Problem. Could the entries below be retyped exactly and in full?

━━━━━ Exercise input ━━━━━

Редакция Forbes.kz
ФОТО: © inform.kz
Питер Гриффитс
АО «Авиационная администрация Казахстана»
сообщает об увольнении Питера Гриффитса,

━━━━━

Reply.
Редакция Forbes.kz
ФОТО: © inform.kz
Питер Гриффитс
АО «Авиационная администрация Казахстана»
сообщает об увольнении Питера Гриффитса,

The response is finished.